* Prompt: For the word "fasige", state how many lines below contain it. Give no other text.

::::::::

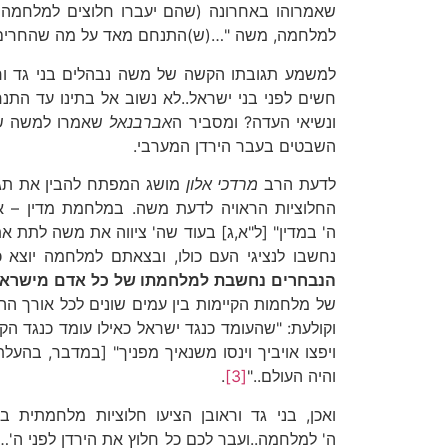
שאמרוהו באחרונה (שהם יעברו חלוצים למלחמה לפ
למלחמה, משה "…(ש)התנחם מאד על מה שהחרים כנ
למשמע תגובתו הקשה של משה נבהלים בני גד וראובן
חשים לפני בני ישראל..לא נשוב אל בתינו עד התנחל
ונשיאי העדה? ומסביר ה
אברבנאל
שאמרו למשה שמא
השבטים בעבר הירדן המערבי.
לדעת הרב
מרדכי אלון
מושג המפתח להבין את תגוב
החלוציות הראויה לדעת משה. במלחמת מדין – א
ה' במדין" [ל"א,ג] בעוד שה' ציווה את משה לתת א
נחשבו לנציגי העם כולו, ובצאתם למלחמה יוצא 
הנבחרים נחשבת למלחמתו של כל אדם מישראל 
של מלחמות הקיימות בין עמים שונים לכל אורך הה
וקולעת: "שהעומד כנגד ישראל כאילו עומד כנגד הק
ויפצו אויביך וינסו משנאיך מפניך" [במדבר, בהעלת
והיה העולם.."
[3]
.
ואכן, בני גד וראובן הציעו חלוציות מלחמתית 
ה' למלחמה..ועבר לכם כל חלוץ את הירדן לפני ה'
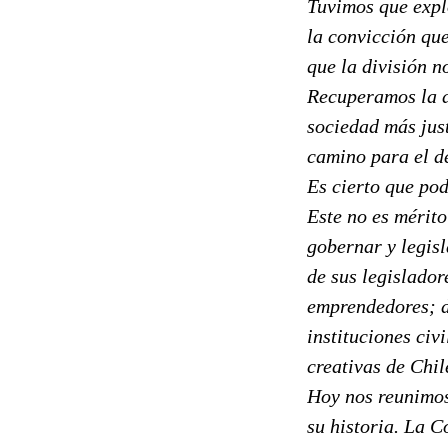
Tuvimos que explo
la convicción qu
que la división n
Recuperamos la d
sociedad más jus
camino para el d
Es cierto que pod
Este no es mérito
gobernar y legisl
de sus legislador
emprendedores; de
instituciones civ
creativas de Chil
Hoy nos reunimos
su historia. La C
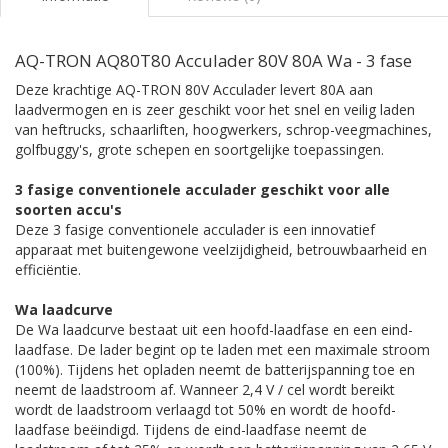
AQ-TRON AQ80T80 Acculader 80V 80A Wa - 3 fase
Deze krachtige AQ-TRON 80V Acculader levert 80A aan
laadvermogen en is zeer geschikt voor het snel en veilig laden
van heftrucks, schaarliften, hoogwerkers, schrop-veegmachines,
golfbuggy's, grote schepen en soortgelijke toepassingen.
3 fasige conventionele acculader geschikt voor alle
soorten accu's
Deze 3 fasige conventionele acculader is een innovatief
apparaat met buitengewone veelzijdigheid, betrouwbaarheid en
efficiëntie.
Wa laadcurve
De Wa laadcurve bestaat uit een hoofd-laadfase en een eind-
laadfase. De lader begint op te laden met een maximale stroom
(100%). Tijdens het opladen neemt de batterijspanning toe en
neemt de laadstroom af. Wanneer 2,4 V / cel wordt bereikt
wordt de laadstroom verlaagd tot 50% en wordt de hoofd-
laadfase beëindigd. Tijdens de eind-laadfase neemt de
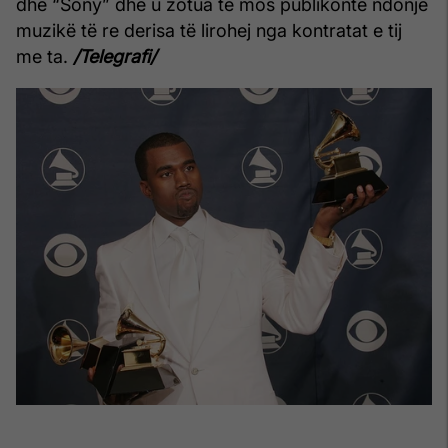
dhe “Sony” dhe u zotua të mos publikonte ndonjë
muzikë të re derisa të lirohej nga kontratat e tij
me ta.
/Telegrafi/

::::::::

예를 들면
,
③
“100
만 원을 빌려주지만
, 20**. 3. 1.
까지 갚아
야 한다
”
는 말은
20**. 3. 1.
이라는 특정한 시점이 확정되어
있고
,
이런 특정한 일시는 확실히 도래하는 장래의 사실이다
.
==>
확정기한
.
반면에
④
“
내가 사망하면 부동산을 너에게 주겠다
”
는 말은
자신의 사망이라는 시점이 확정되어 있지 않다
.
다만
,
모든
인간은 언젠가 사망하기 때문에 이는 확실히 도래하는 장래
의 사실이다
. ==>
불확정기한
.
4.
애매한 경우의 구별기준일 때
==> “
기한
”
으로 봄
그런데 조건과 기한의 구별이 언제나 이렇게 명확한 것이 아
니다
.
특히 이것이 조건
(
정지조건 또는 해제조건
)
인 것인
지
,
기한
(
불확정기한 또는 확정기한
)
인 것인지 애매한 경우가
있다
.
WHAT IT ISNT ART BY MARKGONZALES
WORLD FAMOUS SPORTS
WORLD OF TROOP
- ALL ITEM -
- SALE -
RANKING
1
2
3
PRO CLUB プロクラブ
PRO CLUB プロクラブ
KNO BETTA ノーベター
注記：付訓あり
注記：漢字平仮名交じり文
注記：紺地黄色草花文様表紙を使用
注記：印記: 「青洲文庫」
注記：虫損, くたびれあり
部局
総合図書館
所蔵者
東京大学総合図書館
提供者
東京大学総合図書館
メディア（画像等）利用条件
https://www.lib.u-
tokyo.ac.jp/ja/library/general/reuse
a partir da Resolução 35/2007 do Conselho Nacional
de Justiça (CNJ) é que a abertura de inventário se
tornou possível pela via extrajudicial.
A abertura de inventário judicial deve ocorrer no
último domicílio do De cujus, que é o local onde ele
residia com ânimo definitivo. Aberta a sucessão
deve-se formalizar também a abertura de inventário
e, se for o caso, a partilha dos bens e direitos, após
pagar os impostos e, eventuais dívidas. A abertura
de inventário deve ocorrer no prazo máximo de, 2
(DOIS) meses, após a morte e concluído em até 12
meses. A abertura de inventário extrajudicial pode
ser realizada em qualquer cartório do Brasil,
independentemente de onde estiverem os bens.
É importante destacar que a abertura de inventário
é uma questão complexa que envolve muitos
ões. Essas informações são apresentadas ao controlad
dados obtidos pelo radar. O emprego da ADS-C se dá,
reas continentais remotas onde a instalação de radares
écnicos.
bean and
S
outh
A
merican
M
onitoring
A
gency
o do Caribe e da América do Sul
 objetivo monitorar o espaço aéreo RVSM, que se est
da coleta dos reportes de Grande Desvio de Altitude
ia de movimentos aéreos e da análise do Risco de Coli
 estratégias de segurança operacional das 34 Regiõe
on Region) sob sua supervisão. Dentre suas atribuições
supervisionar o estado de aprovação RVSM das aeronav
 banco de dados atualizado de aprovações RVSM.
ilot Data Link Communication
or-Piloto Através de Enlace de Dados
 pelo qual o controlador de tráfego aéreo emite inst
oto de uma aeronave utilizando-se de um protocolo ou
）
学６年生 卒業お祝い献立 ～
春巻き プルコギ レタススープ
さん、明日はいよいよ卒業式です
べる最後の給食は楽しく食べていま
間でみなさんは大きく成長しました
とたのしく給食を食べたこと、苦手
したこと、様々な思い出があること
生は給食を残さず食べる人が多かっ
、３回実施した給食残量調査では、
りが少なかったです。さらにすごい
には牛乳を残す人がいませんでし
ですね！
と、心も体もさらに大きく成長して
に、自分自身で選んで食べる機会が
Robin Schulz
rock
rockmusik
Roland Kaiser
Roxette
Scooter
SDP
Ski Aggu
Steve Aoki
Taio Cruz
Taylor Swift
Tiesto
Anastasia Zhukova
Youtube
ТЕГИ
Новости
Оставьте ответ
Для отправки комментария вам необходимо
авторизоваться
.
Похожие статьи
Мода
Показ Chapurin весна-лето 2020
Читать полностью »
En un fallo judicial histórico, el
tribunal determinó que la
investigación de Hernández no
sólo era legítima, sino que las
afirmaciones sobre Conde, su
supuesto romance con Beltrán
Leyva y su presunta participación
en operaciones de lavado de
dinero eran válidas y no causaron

::::::::

* Task result: 2